Un soir à Sanary : le pitch
À Cologne, scène mondiale de l’art moderne, dans les années 30, le jeune critique d’art Max Hoka épouse Rosa, une femme rayonnante, et croit trouver le bonheur… lorsque les nazis s’emparent de l’Allemagne. Opposants, Max et Rosa doivent s’enfuir. Après une halte à Paris, ils s’établissent à Sanary-sur-Mer, petit port de pêche varois surnommé « Montparnasse-sur-Mer » ou « capitale de la littérature allemande » depuis que tant d’artistes allemands et autrichiens y ont déjà trouvé refuge, appréciant le charme et la sérénité d’un lieu où Thomas Mann, Bertolt Brecht et même le britannique Aldous Huxley ont imprimé leur marque. Mais la guerre qui éclate met vite un terme à ce séjour idyllique. À leur arrivée en France, Max et Rosa ont été accueillis avec chaleur. Maintenant, bien qu’antinazis farouches, ils sont désignés comme « ressortissants d’une puissance ennemie » et incarcérés aux camps des Milles et de Gurs ! Puis c’est pour Max l’épisode rocambolesque du « train fantôme », qui le voit traverser et retraverser le pays dans des conditions épouvantables, et la menace de la Gestapo face à laquelle tous deux doivent fuir de nouveau…
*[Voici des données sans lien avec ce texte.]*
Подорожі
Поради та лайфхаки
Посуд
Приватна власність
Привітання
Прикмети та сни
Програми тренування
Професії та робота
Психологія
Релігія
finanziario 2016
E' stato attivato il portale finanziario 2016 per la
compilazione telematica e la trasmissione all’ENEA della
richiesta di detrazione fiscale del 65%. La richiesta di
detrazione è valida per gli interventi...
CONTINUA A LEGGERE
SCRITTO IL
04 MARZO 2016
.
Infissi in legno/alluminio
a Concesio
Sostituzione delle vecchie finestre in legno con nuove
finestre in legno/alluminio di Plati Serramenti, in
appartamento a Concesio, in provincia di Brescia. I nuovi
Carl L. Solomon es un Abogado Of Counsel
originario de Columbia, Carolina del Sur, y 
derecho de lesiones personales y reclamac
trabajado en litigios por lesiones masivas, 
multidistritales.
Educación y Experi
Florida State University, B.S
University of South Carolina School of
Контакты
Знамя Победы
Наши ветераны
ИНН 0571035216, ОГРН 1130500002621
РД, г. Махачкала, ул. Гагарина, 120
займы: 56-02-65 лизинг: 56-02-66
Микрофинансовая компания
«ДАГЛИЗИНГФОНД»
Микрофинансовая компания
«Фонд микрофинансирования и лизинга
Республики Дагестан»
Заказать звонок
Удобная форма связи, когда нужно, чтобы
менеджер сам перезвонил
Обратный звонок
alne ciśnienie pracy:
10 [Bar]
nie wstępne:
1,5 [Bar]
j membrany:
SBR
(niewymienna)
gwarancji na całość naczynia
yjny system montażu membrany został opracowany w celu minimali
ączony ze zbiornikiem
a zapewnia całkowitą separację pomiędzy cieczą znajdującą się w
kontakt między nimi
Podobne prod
Max Hoka, le personnage principal est étourdi, maladroit, naïf, bon, terriblement attachant. Il écrit des lettres à son Gryllon (1), une jeune étudiante qu’il connait depuis son séjour à Sanary. Max, Rosa et sa correspondante sont des personnages de fiction, tous les autres ont existé, les récits et anecdotes sont véridiques. Ce livre est un roman épistolaire dont nous n’avons pas la réponse de la jeune fille, juste les lettres de Max qui nous le sentons bien, répond à ses questions.
Mon avis
- J’ai beaucoup aimé ce livre, très documenté. L’écriture de Michèle Kahn est très agréable à lire.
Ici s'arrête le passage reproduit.